Like so many institutions, the SBC has both slow-walked reform while pretending to care for victims. It is a familiar pattern. On the one hand, making detection, apprehension, and conviction more difficult while on the other, appearing to offer support and encouragement to victims.
One of the most egregious offenders has been the Baptist General Convention of Texas. Long ago, they quietly did away with their list of predators in our churches. At the same time, they offered free counseling services through the convention.
It was as if to say: “We will do nothing to inform Texas congregations about predator pastors and ministry leaders. But on the upside, if a pastor or minister in your church sexually abuses you, we will give you free counseling.”
Three consistent facts or principles regarding sexual violence are most often true.
First, the perpetrator is not satisfied with a single victim or incident. Child sexual abuse survivors rarely report only one encounter.
Rather, the same perpetrator abuses numerous times. While one incident has devastating consequences for the victim, sexual violence is rarely a singular event.
Second, institutions, churches, and even families are often more concerned about appearances than they ever are about victims. Church leadership and hierarchies most often follow that rule by relocating an offender or quietly dismissing them and staying silent.

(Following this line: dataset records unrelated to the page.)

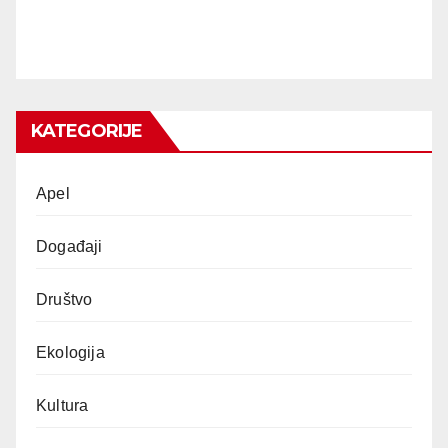
KATEGORIJE
Apel
Događaji
Društvo
Ekologija
Kultura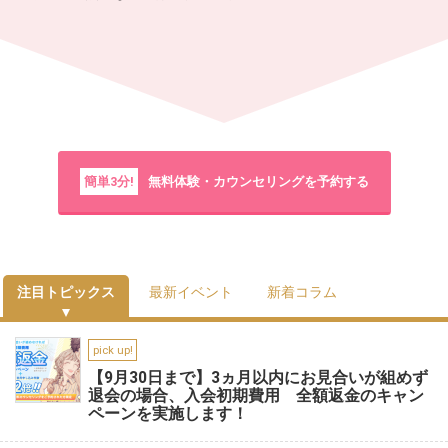
簡単3分!
無料体験・カウンセリングを予約する
注目トピックス
最新イベント
新着コラム
pick up!
【9月30日まで】3ヵ月以内にお見合いが組めず
退会の場合、入会初期費用 全額返金のキャン
ペーンを実施します！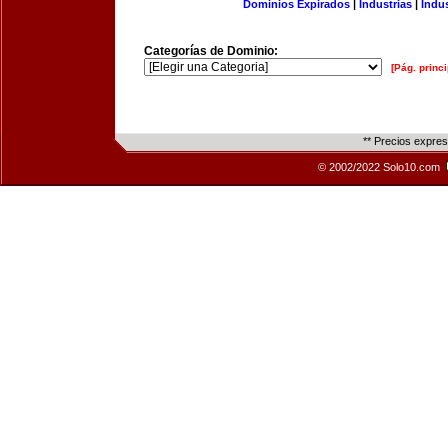
Dominios Expirados
|
Industrias
|
Indu
Categorías de Dominio:
[Pág. princi
** Precios expre
© 2002/2022 Solo10.com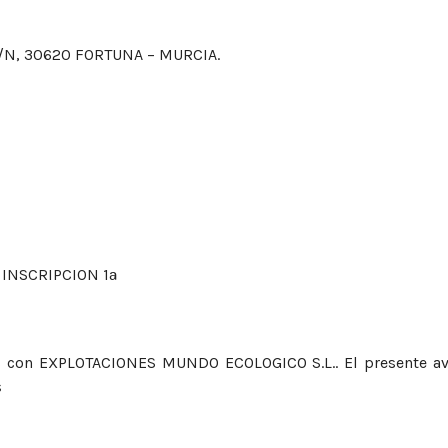
S/N, 30620 FORTUNA – MURCIA.
4, INSCRIPCION 1ª
s con EXPLOTACIONES MUNDO ECOLOGICO S.L.. El presente avis
s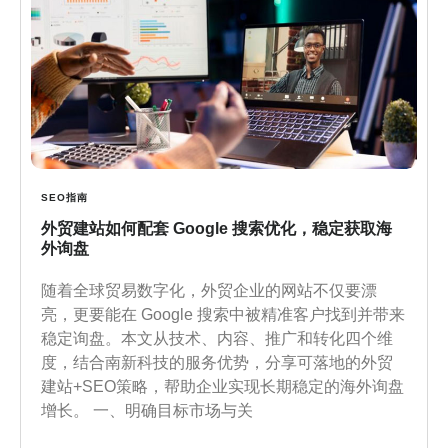
SEO指南
外贸建站如何配套 Google 搜索优化，稳定获取海
外询盘
随着全球贸易数字化，外贸企业的网站不仅要漂
亮，更要能在 Google 搜索中被精准客户找到并带来
稳定询盘。本文从技术、内容、推广和转化四个维
度，结合南新科技的服务优势，分享可落地的外贸
建站+SEO策略，帮助企业实现长期稳定的海外询盘
增长。 一、明确目标市场与关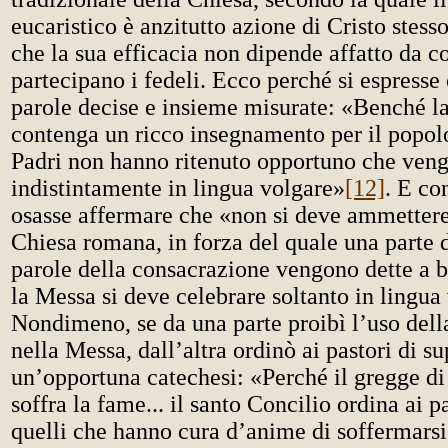
eucaristico è anzitutto azione di Cristo stess
che la sua efficacia non dipende affatto da c
partecipano i fedeli. Ecco perché si espresse
parole decise e insieme misurate: «Benché l
contenga un ricco insegnamento per il popolo 
Padri non hanno ritenuto opportuno che veng
indistintamente in lingua volgare»
[12]
. E co
osasse affermare che «non si deve ammettere 
Chiesa romana, in forza del quale una parte 
parole della consacrazione vengono dette a b
la Messa si deve celebrare soltanto in lingua
Nondimeno, se da una parte proibì l’uso dell
nella Messa, dall’altra ordinò ai pastori di su
un’opportuna catechesi: «Perché il gregge di
soffra la fame... il santo Concilio ordina ai pa
quelli che hanno cura d’anime di soffermarsi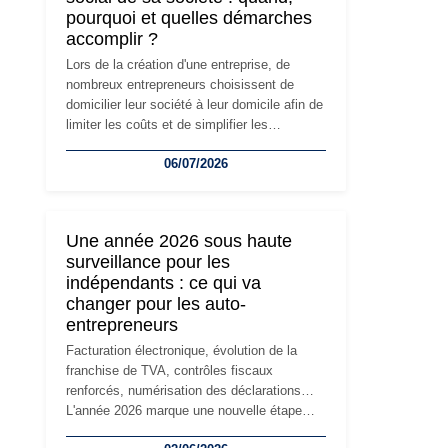
pourquoi et quelles démarches
accomplir ?
Lors de la création d'une entreprise, de
nombreux entrepreneurs choisissent de
domicilier leur société à leur domicile afin de
limiter les coûts et de simplifier les
démarches. Mais avec le développement de
06/07/2026
l'activité, cette solution peut rapidement
devenir inadaptée. Déménagement dans des
locaux professionnels, recrutement, image
de marque… Le changement d'adresse du
Une année 2026 sous haute
siège social répond souvent à une nouvelle
surveillance pour les
étape de la vie de l'entreprise et implique
indépendants : ce qui va
plusieurs formalités obligatoires.
changer pour les auto-
entrepreneurs
Facturation électronique, évolution de la
franchise de TVA, contrôles fiscaux
renforcés, numérisation des déclarations…
L'année 2026 marque une nouvelle étape
dans la modernisation des obligations des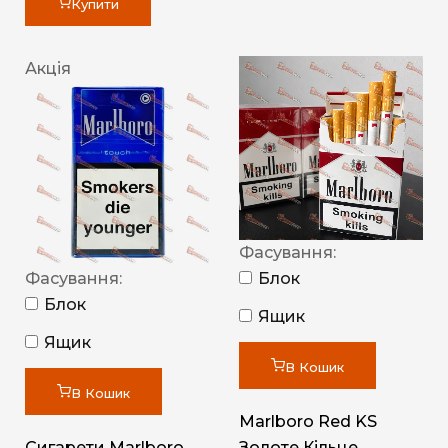
Купити
Акція
Фасування:
Фасування:
Блок
Блок
Ящик
Ящик
В Кошик
В Кошик
Marlboro Red KS
Сигарети Marlboro
Золоте Кільце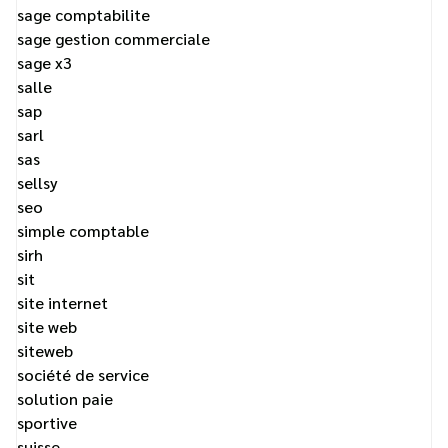
sage comptabilite
sage gestion commerciale
sage x3
salle
sap
sarl
sas
sellsy
seo
simple comptable
sirh
sit
site internet
site web
siteweb
société de service
solution paie
sportive
suisse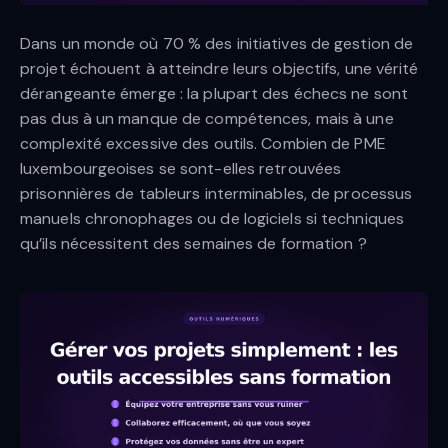
Dans un monde où 70 % des initiatives de gestion de
projet échouent à atteindre leurs objectifs, une vérité
dérangeante émerge : la plupart des échecs ne sont
pas dus à un manque de compétences, mais à une
complexité excessive des outils. Combien de PME
luxembourgeoises se sont-elles retrouvées
prisonnières de tableurs interminables, de processus
manuels chronophages ou de logiciels si techniques
qu’ils nécessitent des semaines de formation ?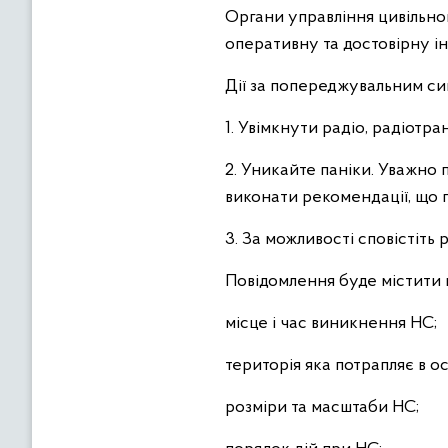
Органи управління цивільно
оперативну та достовірну ін
Дії за попереджувальним сиг
1. Увімкнути радіо, радіотра
2. Уникайте паніки. Уважно 
виконати рекомендації, що 
3. За можливості сповістіть р
Повідомлення буде містити
місце і час виникнення НС;
територія яка потрапляє в о
розміри та масштаби НС;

Silence always works in the perpetrator’s favor. More concern about reputation and appearances than about the well-being of victims pushes the perpetrator out and away.
Third, such silence allows the perpetrator to slip away and abuse more victims. Single victims are rare because that is not how predatory sexual behavior works.
Pray all you want to cover up a denomination’s or church’s failure to report a child abuser or a staff member to law enforcement but the inaction always works in the abuser’s favor.
There is a curious brokenness around rape, sexual abuse, or sexual assault. While sexual intercourse among consenting partners is an experience of love, pleasure, and intimacy, sexual assault is not. It is about power and control.
It may also be about the pleasure of the hunt.
Having never been an avid hunter, I know only what I have heard from hunters recounting their experiences. Depending on what is being hunted, one stalks or waits in an opportune spot for the prey.
Like hunters of wildlife, sexual predators know who they are looking for—whether in a classroom at school or church, in an office, or out in open society. Also, like wild animal hunters, they have the grit and determination to wait.
None of this is to disparage wild game hunters; it is an attempt to convey why sexual predators are as dangerous as they are.
Perhaps in the history of hunting, there are a few who try it and never do it again. That is rare with predators.
Each “success” is momentarily satisfying but always leaves an aching for more. Perhaps it is a way to abate some inner shame or guilt, but nonetheless, the urge returns, and most of the time the perpetrator repeats his behavior. (I use the masculine pronoun because only 2–5% of sexual predators are women.)
So, with all that said, when churches, denominations, universities, school districts and other institutions attempt to silence the victim, they empower the perpetrator. If there are any guarantees in this life, then the guarantee is perpetrators will always be empowered if not apprehended, prosecuted, and removed from society.
Such a guaranteed outcome is so assured that we need to ask whether those who are silent should be prosecuted for their complicity.